Romano said, "How's it goin' Schmidt, O'Neal, English." He and the forensic cops slipped their rubber gloves on. "We were saying what a nice, quiet evening it was. Then we got your call. Whadaya got for us?"

Schmidt turned and pointed to where the redhead woman on the bench was but she was gone. There was nothing to show she had been there. Schmidt walked to the edge of the platform and looked down along the tracks. He scanned the tunnel but saw nothing resembling the corpse. He looked at O'Neal and English and they both had perplexing frowns.

Schmidt looked at Romano and said, "I don't understand, she was right here. A young, African-American woman, lying on the bench.
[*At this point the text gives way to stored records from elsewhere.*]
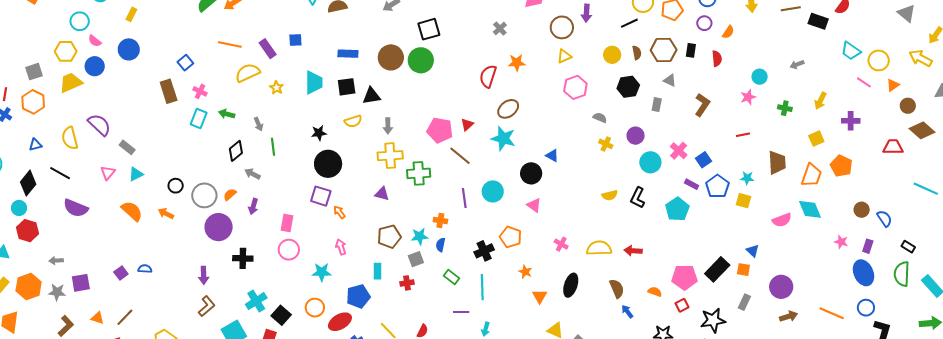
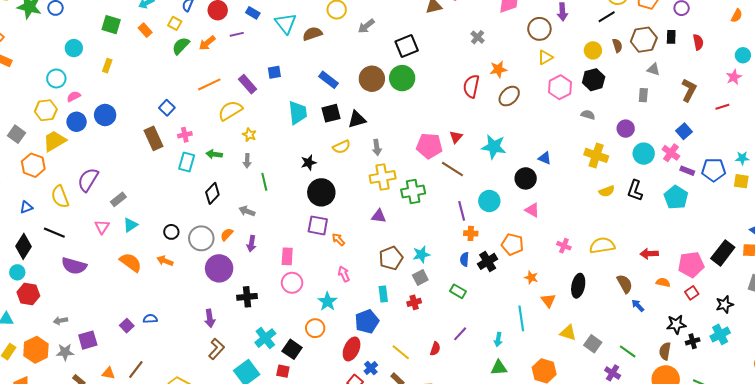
orange semicircle: (728, 32) -> (737, 16), moved
pink semicircle: (95, 41) -> (74, 96), turned 120
orange line: (230, 45) -> (209, 84), turned -30
blue circle: (129, 49) -> (105, 115), moved
blue rectangle: (348, 54) -> (328, 80), turned 42
gray square: (34, 72) -> (16, 134), turned -30
black hexagon: (628, 87) -> (594, 80), moved
yellow star: (277, 88) -> (249, 135), moved
pink cross: (200, 91) -> (185, 135), turned -32
orange hexagon: (33, 102) -> (33, 165), moved
brown ellipse: (508, 109) -> (509, 96), moved
gray arrow: (258, 124) -> (247, 161), turned 32
purple semicircle: (99, 125) -> (88, 180), turned -95
red line: (743, 135) -> (722, 107), moved
yellow cross: (606, 144) -> (596, 155), moved, size x1.6
gray rectangle: (127, 147) -> (118, 199), turned -70
black diamond: (236, 151) -> (212, 193), moved
pink cross: (679, 151) -> (671, 153), moved
blue square: (704, 160) -> (684, 131), moved
blue pentagon: (717, 186) -> (714, 170), turned -30
orange cross: (440, 220) -> (471, 233), moved
blue semicircle: (441, 245) -> (464, 259), moved
red arrow: (633, 251) -> (649, 254), moved
cyan star: (322, 272) -> (327, 302), turned -30
cyan line: (482, 287) -> (521, 318), moved
orange circle: (315, 308) -> (315, 328), moved
purple line: (461, 312) -> (460, 334), moved, turned -42
black star: (713, 320) -> (725, 304), size x0.7
red ellipse: (340, 322) -> (352, 349), turned -30

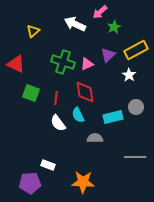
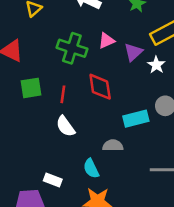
purple triangle: (108, 55) -> (133, 52), moved
pink triangle: (87, 64) -> (106, 41), moved
green square: (31, 93) -> (31, 88), turned -30
cyan semicircle: (78, 115) -> (91, 168), moved

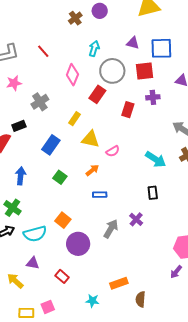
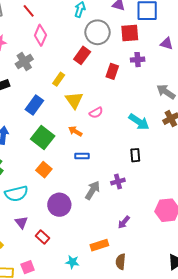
pink diamond: (72, 75) -> (40, 35), moved
yellow triangle: (91, 139) -> (74, 100), turned 42
orange arrow: (92, 170) -> (75, 131), turned -112
green square: (60, 177) -> (43, 138), size x1.6
purple cross: (136, 219) -> (118, 181), turned 32
orange square: (63, 220) -> (44, 170), moved
purple triangle: (33, 263) -> (21, 222), moved, turned 40
purple arrow: (176, 272) -> (124, 222), moved

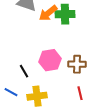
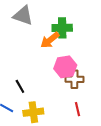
orange arrow: (48, 13) -> (50, 40), moved
pink hexagon: (50, 60) -> (65, 67), moved

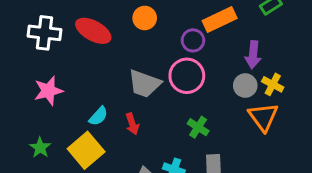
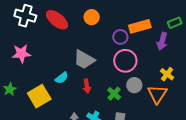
purple arrow: (253, 55) -> (162, 41), moved
pink circle: (187, 76) -> (125, 61), moved
gray circle: (245, 86) -> (134, 85), moved
cyan semicircle: (98, 116) -> (62, 78), moved
red arrow: (132, 124) -> (87, 86), moved

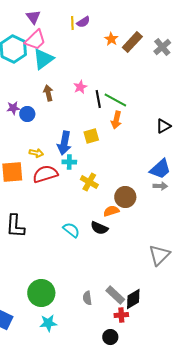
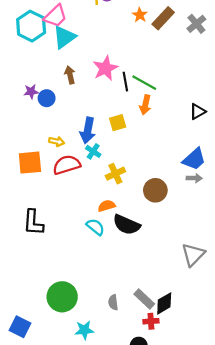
pink star: (80, 87) -> (105, 68), size x1.6
cyan cross: (69, 162) -> (93, 151), turned 32
yellow cross: (89, 182) -> (115, 174), turned 36
orange semicircle: (111, 211) -> (107, 206), moved
black semicircle: (99, 228) -> (126, 225), size x1.4
cyan star: (48, 323) -> (84, 330), moved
She had two puncture wounds on the side of her neck. The only thing we did was check for a pulse. Sergeant English found this in the victim's purse." Schmidt handed the poem to Romano. "Maybe you'll find some prints on it."

Romano frowned, raised his eyebrows, and said, "All right Schmidt. We'll check the poem document for prints and get back to you. I hope your body turns up."

"Thanks Doc. I'm sorry you guys made a trip for nothing. I'll be talking with you."

After a few minutes of searching under the platform, O'Neal said, "Nothing down here, sir. Not a trace."

Schmidt said, "All right, come on up. Let's get out of here."

Schmidt and his two detectives climbed the stairs leading up to North Avenue. They got into their unmarked car and drove to the Outer Drive. Schmidt said, "How does a corpse disappear? We were standing right there and she was still on the bench after the two uniforms left. I don't get it."

O'Neal said, "If we believed in vampires, we could say she flew away."

English said, "Enough of the supernatural, partner."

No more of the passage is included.